Una Voce Forte

Giovani e precari: è un problema o è il mercato?

Una Voce Forte esplora le contraddizioni del precariato: giovani esclusi dai mutui, imprenditori alle prese con costi e normative, speranze e sfide

In questa puntata di “Una Voce Forte” il nostro conduttore Riccardo Cecconi ha intervistato due ospiti sul tema dell’occupazione e del precariato tra i giovani.

Nove giovani su dieci in una condizione lavorativa instabile

Poco tempo fa la CISL del Veneto ha divulgato un dato che ha gettato molti nello sconforto e nell’allarmismo. I dati annunciano che un ragazzo under 30 su 10 in Veneto ha un contratto a tempo indeterminato. Questo significa che gli altri 9 o sono disoccupati o sono precari. Il precariato è un problema per i giovani under 30 proprio perchè se si è precario la banca non eroga mutui e di conseguenza l’individuo è impossibilitato a metter sua famiglia o a proseguire nel suo progetto di vita.

I contratti dei precari non permettono agli individui di poter far carriera e di conseguenza alle casse dell’INPS rimane invariato l’importo ricevuto. Dato ciò aumenta in percentuale la difficoltà che l’INPS già sostiene nel pagare le pensioni.

D’altro canto c’è chi dice che il precariato è una risorsa perchè permette agli imprenditori che operano in un mercato complesso di abbattere i costi vivi legati al lavoro.
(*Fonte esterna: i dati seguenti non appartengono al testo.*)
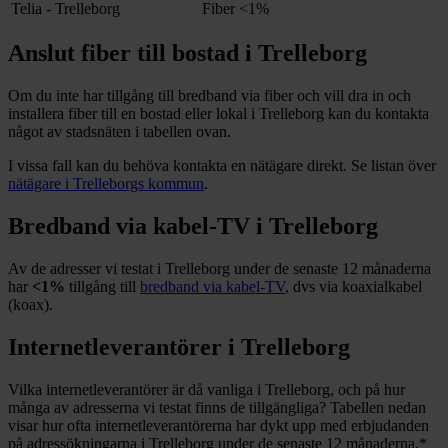
Telia - Trelleborg
Fiber
<1%
Anslut fiber till bostad i
Trelleborg
Om du inte har tillgång till bredband via fiber och vill dra in och
installera fiber till en bostad eller lokal i
Trelleborg
kan du kontakta
något av stadsnäten i tabellen ovan
.
I vissa fall kan du behöva kontakta en nätägare direkt. Se listan över
nätägare i
Trelleborgs
kommun
.
Bredband via kabel-TV i
Trelleborg
Av de adresser vi testat i
Trelleborg
under de senaste 12
månaderna
har
<1%
tillgång till
bredband via kabel-TV
, dvs via koaxialkabel
(koax).
Internetleverantörer i
Trelleborg
Vilka internetleverantörer är då vanliga i
Trelleborg
, och på hur
många av adresserna vi testat finns de tillgängliga? Tabellen nedan
visar hur ofta internetleverantörerna har dykt upp med erbjudanden
på adressökningarna i
Trelleborg
under de senaste 12
månaderna.
*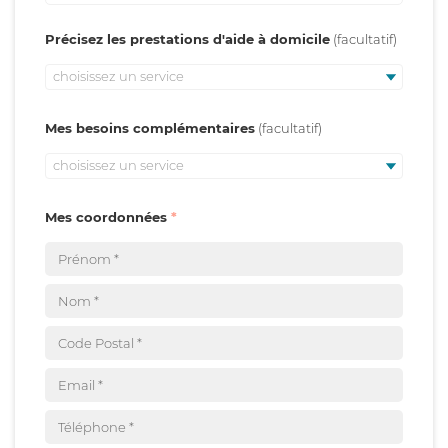
Précisez les prestations d'aide à domicile
choisissez un service
Mes besoins complémentaires
choisissez un service
Mes coordonnées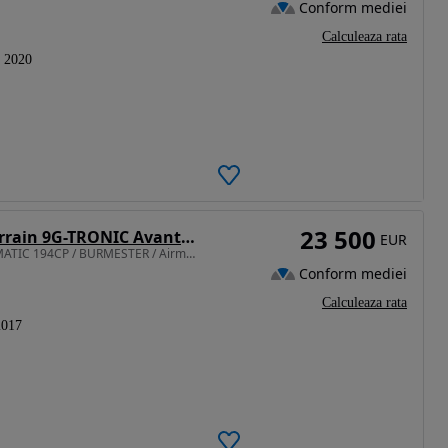
Conform mediei
Calculeaza rata
2020
23 500
Mercedes-Benz E 220 d 4Matic All-Terrain 9G-TRONIC Avantgarde
EUR
1950 cm3 • 194 CP • Klasse ALL-TERRAIN E220d 4MATIC 194CP / BURMESTER / Airmatic TVA Ded
Conform mediei
Calculeaza rata
2017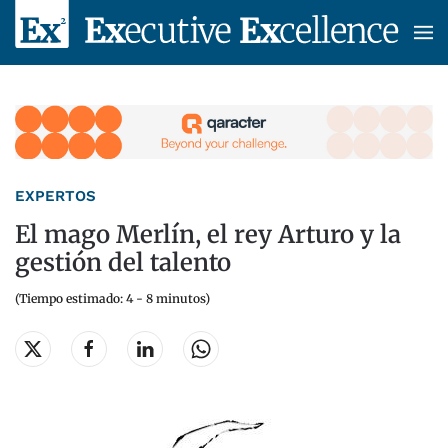
Skip to main content
EXPERTOS
El mago Merlín, el rey Arturo y la
gestión del talento
(Tiempo estimado: 4 - 8 minutos)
Così la classe imprenditoriale può sostenere la grande competitività nei mercati internazionali.

L’idea di un’insegnante del doppio standard

Marina parla di precariato come un forte problema sociale che pesa sulle famiglie e sull’evoluzione della società e dell’individuo stesso. I giovani hanno voglia di lavorare e sanno adattarsi, ma è quasi impossibile scavalcare un muro così alto a loro imposto. Ciò non permette di avere una vita dignitosa, né di ambire a un cambiamento sociale. I giovani di oggi non sono mai stati aiutati da quei governi con slogan simili a “Dio, patria e famiglia”, anche se per metter su famiglia c’è bisogno di una certa solidità economica.
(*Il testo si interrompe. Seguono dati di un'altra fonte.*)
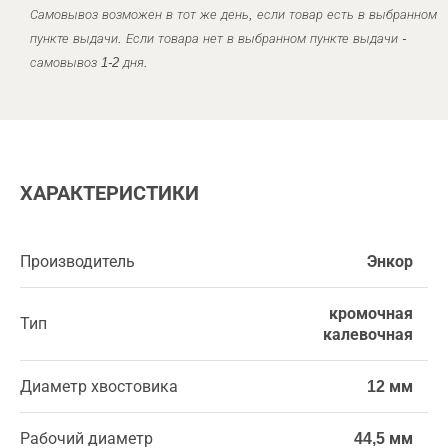
Самовывоз возможен в тот же день, если товар есть в выбранном
пункте выдачи. Если товара нет в выбранном пункте выдачи -
самовывоз 1-2 дня.
ХАРАКТЕРИСТИКИ
Производитель
Энкор
кромочная
Тип
калевочная
Диаметр хвостовика
12 мм
Рабочий диаметр
44,5 мм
Marina pensa che il vero problema non siano le piccole realtà imprenditoriali che hanno alti costi di gestione e non ricevono ausili statali, ma le grandi imprese come le multinazionali. A suo parere i grandi volumi di affari di quest’ultime dovrebbero aiutare a garantire ai lavoratori un buono stipendio, alti livelli di qualità e contratti dignitosi, invece così non è. Sarebbe in tal caso utile una doppia normativa per piccoli imprenditori e grandi aziende.

Le preoccupazioni per il settore di un piccolo imprenditore artigiano

Piero, invece, guarda il problema dal punto di vista imprenditoriale. Un imprenditore, a suo avviso, avrebbe piacere nell’assumere più dipendenti e aumentare il volume di produzione, ma i costi da sostenere sono troppo alti. Un imprenditore deve avere la possibilità di investire. L’economia nazionale, e quindi l’occupazione, parte tutto dagli imprenditori, soprattutto i piccoli.

A suo dire le piccole aziende gioverebbero nell’assumere a tempo indeterminato le persone e a retribuirle adeguatamente, ma in questo momento storico è economicamente difficile. Nonostante tutto, Piero è d’accordo con Marina. Lui sostiene, infatti, che il problema sia politico: bisogna aiutare le piccole imprese artigiane che sono un grande tessuto dell’Italia. È importante attrarre i giovani in questo settore e retribuirli adeguatamente per far crescere questo settore.

La speranza dei giovani di un’inversione di tendenza nella realtà normativa del precariato

Da un lato l’ISTAT ci informa che il numero dei precari sta diminuendo rispetto agli assunti a tempo indeterminato e che nel 2023 c’è stata una piccola crescita dei contratti a tempo indeterminato. Si potrebbe pensare che c’è stata un’inversione di tendenza e che finalmente si torni un indietro rispetto al precariato selvaggio che abbiamo visto in Italia fino all’altro ieri.

Però poi ci si scontra con la realtà normativa: un decreto lavoro che è stato licenziato negli scorsi mesi dal Governo che va ancora una volta nella direzione del precariato, dando alle aziende più possibilità di movimento e più capacità di rinnovare contratti a tempo determinato. Un’inversione di tendenza è soltanto congiunturale se non c’è una normativa che la sostenga.